Lego business is healthy and it is doing well in the market.

Technology Know-how
As the world strives to beat the millennium development goals, families' industries

should have a similar interest. In this modern era, technological awareness is an essential

tool of any successful business, including all family enterprises (MartinM, 2016). With

technology, a company is acquainted with factors that are useful in determining the firm's

competitive advantage, for it provides integrative capabilities that promote

opportunities. Lego group business in its 2000s had taken increased strides into the digital

world where they produced numerous generations of console games, interactive websites,

and computer media (MartinM, 2016) Although employing technology in their operation

was not accessible by then, CEO Knudstorp changed everything (MartinM, 2016). He used

strategies that began to grasp on technology to redeem itself. Since then, the business has

offered innovative products such as the "Life George" game that was invented in 2011.

This game enabled players to establish tangible Lego designs that could be raked into the

game (MartinM, 2016). Additionally, in 2015, "Lego Dimension "was launched, which

developed the importance of technology in business (MartinM, 2016). The game could use

300 physical Lego pieces that built the controller (MartinM, 2016). On the other hand, the

controller was used to scan such pieces and render them on the screen. Again, virtual

reality as used in this business is becoming more critical in the gaming industry which

makes it possible to bridge the gap between its physical and digital world, making this

business a success. Moreover, all the employees know how to use technology which they

apply in their daily activities.

Financial Status

The financial well-being of any company is a crucial assessment factor in

determining its health. Several researchers and academicians have unique perceptions of

the businesses' financial status as an essential tool in the social and economic development

of the company (Sudhakaran, 2021). However, I believe it is hard to determine a business's


financial status, although projects run by such enterprises can tell how stable the business

is. Nonetheless, it is also publicly eminent when the family business management fails to

keep its financial secrets.

Regarding the financial status of Lego, the business has evolved significantly over

the past 80 years. It started as a small artisan's plant, and now it is among the incredible toy

brands in the world (Bedford, 2021). In 2020, the company was reported to have made

nearly 5.87 billion euros on revenue and employed other 17500 employees from different

parts of the globe, terming it as the "Toy of the Century" on two different occasions

(Bedford, 2021).

Family governance

On the second criterion, which is family governance, there is a need to look at the

managerial team and culture of the business. Family governance is an essential criterion in

assessing family business success. Business management can be the success or the

downfall of the business-owned business (Sultan, de Waal and Goedegebuure, 2017).
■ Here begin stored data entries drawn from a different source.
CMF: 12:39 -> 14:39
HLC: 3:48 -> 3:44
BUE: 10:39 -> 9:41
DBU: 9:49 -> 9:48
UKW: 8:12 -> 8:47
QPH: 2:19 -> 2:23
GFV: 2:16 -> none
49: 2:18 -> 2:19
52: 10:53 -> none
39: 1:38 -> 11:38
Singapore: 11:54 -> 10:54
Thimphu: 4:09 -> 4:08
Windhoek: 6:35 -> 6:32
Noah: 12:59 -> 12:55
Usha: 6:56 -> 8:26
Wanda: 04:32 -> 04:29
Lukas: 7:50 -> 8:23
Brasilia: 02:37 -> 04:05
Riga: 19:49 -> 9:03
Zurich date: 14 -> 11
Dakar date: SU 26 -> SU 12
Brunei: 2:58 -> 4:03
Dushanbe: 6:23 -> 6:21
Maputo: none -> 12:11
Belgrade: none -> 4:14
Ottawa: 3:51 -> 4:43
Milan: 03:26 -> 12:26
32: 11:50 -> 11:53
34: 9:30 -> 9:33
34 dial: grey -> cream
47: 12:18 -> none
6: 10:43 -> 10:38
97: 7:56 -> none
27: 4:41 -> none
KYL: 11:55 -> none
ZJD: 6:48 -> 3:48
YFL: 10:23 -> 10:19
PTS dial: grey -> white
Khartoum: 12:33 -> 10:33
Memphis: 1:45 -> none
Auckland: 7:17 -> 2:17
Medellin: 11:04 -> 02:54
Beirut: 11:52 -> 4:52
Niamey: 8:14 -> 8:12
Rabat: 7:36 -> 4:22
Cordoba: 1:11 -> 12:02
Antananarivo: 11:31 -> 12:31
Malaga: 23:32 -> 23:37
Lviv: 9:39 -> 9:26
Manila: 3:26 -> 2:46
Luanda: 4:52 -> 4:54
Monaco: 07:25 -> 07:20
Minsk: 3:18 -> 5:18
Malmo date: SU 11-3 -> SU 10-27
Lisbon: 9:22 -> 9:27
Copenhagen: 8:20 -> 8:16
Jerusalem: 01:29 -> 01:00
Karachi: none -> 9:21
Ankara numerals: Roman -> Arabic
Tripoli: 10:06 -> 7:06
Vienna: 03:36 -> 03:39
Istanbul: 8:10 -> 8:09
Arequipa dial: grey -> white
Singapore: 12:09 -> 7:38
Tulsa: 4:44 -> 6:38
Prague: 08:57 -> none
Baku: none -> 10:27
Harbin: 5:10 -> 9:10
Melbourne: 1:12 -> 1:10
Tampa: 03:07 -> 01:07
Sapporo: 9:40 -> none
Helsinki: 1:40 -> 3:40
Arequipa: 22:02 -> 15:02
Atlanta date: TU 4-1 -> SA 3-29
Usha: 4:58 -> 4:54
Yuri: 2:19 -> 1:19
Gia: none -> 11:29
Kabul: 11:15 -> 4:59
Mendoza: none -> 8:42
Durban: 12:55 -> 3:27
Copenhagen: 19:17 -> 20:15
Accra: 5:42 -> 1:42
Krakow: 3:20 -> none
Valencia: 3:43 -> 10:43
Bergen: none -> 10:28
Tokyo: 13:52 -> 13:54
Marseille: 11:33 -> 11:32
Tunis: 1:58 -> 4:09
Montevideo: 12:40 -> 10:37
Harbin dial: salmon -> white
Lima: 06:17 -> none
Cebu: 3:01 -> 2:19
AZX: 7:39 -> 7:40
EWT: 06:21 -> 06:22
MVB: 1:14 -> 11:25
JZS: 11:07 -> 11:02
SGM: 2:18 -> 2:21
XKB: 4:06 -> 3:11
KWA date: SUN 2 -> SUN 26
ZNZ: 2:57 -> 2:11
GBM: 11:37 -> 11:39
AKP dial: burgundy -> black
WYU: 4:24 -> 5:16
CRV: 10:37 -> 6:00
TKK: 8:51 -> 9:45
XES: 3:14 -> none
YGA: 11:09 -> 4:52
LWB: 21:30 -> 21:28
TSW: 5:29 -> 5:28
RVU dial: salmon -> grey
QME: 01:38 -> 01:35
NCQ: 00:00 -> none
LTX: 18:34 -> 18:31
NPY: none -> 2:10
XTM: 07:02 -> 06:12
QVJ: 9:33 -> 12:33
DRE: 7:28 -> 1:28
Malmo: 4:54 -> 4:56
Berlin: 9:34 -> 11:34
Here, two concepts are crucial, and they include the strengths and the weakness of the

company. On weaknesses, we have high debt, excessive family control, and dependency

on few suppliers in the market (Sultan, de Waal and Goedegebuure, 2017). On strengths, a

successful family business shows the following; strong administrative and financial

support and a superior information system. In the context of the Lego group business, the

management has dramatically been influential in its achievements. Some of its strengths

include; its global presence, customer-oriented culture, and high competency managerial

staff. On the other hand, one of its most significant weaknesses is the price of the

commodities, which is the most felt pitfall of the business.

In conclusion, it is easier to start a family business, but subsequent management

remains a significant challenge. The company's financial performance and governance are
the best criteria for assessing a family business's well-being. In the context of Lego's

business, all these criteria were met, making the business successful.